=== RECORDS FOR THE EXERCISE ===

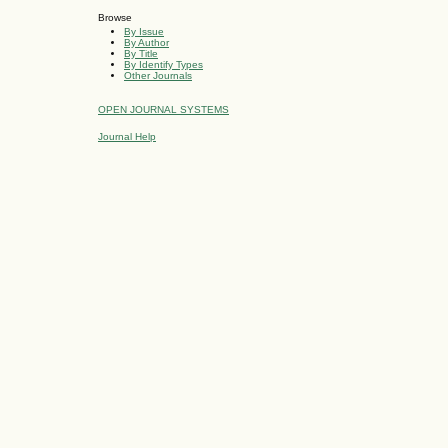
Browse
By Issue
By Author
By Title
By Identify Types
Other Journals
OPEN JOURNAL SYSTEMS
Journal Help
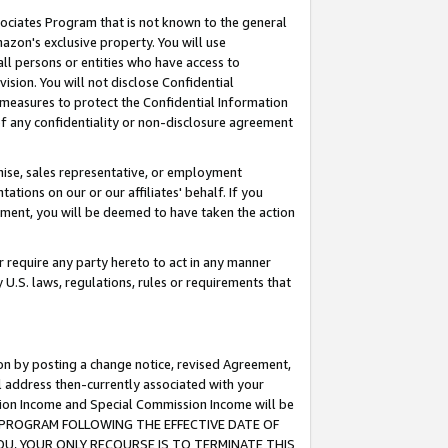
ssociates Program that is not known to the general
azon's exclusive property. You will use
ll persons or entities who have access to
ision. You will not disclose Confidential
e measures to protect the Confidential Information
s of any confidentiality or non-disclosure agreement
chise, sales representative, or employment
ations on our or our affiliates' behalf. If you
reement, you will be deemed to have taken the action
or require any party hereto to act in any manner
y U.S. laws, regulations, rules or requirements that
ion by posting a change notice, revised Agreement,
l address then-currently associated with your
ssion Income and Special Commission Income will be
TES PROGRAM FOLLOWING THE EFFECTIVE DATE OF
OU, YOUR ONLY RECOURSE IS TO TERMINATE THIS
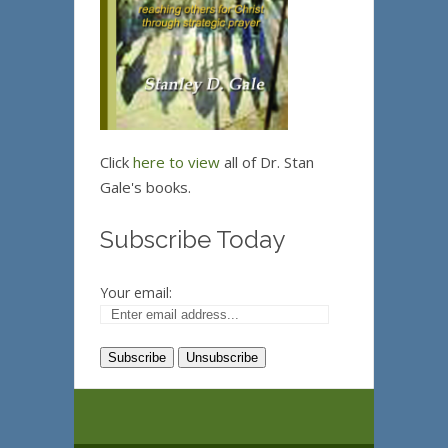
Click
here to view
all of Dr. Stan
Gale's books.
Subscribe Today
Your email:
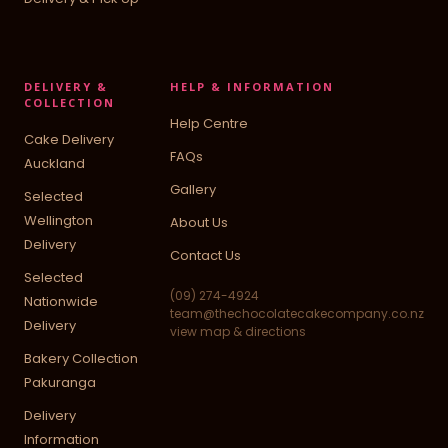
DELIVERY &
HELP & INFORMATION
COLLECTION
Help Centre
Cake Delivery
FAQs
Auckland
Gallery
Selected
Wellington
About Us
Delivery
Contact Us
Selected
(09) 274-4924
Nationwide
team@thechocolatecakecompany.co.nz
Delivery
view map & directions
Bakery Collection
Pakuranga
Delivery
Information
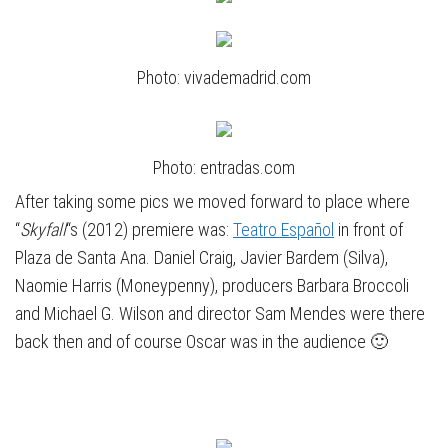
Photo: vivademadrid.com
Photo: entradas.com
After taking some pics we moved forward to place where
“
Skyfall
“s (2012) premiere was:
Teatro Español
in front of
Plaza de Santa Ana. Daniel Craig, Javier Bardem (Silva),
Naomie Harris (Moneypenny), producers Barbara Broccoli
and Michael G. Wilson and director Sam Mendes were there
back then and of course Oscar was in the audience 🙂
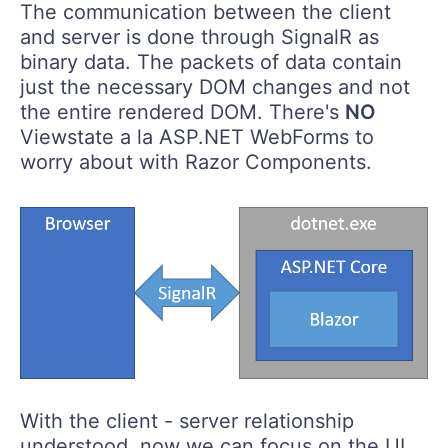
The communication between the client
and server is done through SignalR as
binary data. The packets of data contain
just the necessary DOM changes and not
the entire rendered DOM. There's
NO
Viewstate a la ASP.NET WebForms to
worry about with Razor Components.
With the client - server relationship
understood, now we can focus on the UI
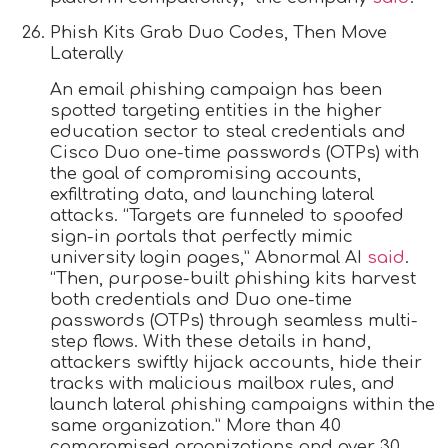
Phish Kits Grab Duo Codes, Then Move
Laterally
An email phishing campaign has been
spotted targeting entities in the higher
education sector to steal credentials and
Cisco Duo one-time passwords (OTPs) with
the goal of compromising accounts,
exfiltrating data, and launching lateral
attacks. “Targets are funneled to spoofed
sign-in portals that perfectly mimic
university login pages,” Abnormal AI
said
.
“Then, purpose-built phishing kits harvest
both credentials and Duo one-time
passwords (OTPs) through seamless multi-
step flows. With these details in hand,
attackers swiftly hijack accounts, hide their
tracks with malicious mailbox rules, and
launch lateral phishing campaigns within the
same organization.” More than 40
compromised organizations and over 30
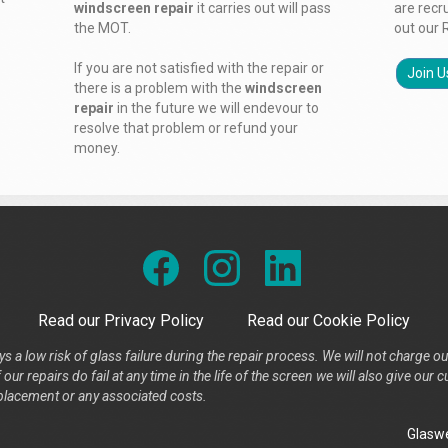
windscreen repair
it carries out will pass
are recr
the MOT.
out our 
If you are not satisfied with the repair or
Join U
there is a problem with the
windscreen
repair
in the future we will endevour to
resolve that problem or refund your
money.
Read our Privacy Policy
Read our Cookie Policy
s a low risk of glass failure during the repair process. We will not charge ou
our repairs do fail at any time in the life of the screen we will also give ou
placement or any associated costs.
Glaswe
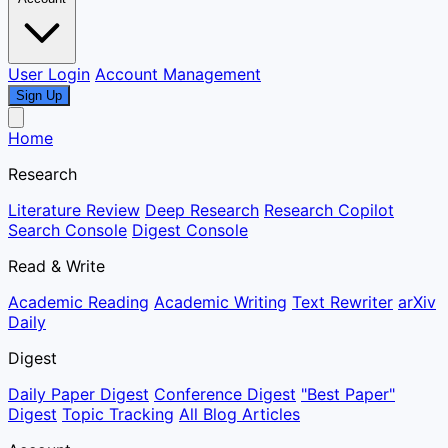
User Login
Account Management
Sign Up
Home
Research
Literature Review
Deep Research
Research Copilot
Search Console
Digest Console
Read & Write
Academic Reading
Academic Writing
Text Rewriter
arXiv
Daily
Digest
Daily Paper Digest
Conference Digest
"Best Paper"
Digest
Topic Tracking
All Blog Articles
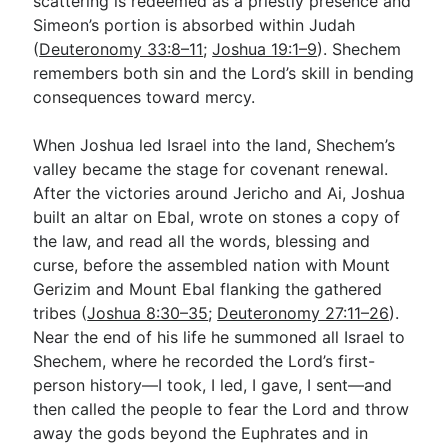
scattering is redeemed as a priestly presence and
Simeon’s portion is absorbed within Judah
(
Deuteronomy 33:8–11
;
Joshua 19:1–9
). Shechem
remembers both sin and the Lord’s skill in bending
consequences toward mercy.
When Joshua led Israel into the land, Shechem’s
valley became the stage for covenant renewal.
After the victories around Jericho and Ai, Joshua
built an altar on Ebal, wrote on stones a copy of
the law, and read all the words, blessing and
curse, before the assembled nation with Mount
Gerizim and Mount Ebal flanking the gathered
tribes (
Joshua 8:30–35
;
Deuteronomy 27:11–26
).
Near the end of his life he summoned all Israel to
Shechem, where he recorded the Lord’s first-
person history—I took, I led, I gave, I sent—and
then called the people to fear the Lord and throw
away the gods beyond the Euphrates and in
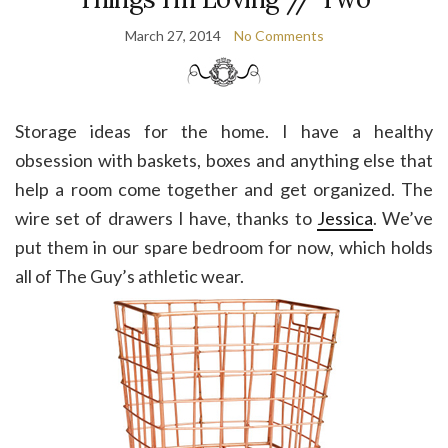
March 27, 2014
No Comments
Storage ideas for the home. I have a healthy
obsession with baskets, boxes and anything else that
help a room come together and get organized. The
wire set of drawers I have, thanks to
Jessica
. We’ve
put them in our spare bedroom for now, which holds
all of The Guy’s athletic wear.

===
=== RECORDS FOR THE EXERCISE ===

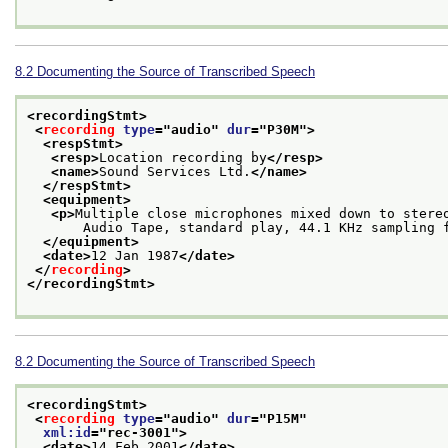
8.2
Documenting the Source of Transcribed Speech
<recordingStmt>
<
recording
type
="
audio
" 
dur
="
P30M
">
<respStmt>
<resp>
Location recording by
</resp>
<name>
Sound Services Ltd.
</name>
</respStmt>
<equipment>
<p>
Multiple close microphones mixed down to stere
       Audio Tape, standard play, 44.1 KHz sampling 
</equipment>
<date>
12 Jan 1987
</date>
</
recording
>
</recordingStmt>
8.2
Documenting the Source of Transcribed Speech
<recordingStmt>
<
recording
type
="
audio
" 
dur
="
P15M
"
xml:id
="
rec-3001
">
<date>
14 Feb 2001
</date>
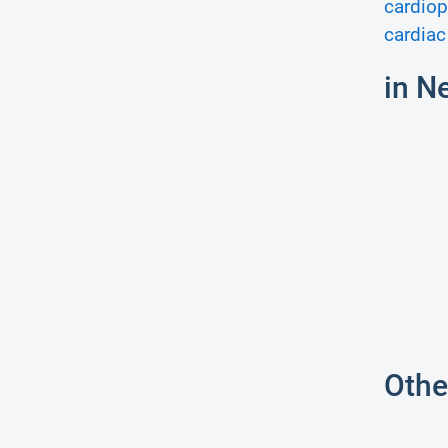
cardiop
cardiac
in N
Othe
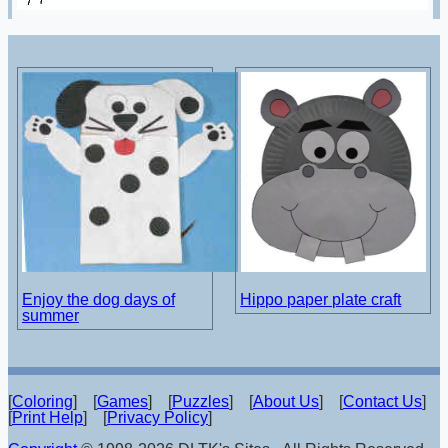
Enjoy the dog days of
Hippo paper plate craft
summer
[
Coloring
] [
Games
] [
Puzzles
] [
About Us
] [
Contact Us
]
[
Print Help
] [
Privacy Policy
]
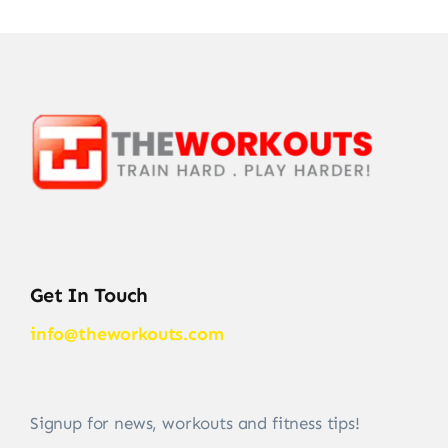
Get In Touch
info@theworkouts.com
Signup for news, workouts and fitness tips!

===
=== RECORDS FOR THE EXERCISE ===

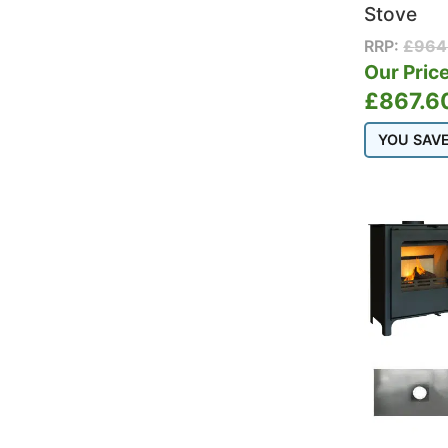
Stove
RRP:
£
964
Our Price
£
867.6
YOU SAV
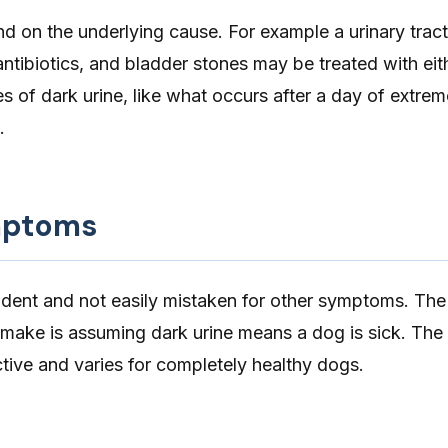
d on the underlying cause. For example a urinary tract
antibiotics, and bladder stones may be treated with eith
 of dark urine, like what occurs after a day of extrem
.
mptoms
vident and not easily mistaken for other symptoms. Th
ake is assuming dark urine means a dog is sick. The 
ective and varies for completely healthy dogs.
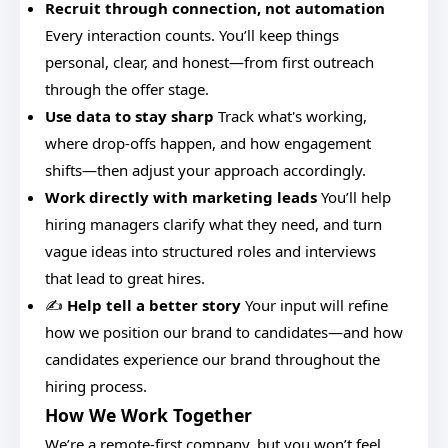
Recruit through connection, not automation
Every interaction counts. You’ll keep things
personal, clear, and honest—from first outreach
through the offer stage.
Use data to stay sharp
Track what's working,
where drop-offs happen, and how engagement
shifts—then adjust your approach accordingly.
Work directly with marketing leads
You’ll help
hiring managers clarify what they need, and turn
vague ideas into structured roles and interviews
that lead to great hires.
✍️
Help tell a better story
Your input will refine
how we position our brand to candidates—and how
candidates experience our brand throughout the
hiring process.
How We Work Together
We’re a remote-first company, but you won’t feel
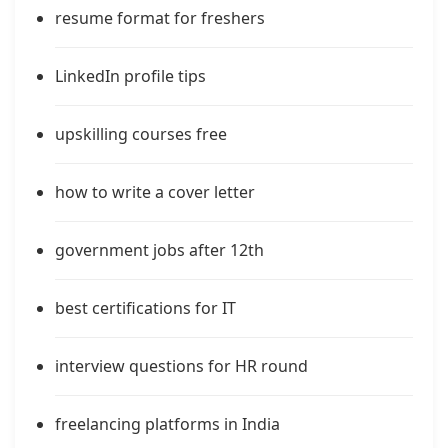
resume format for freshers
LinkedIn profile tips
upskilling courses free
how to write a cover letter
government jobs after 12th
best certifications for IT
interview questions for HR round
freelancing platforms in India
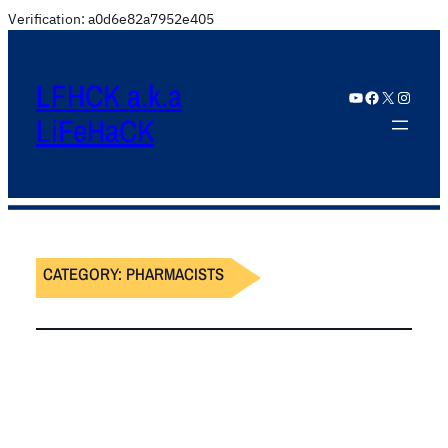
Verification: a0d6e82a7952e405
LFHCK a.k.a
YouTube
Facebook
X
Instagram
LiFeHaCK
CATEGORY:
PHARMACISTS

===

#### TASK OBJECTIVE
Using the data above, copy each line that contains "Research".

#### WRITTEN RESPONSE
Research
Deep Research
Research Copilot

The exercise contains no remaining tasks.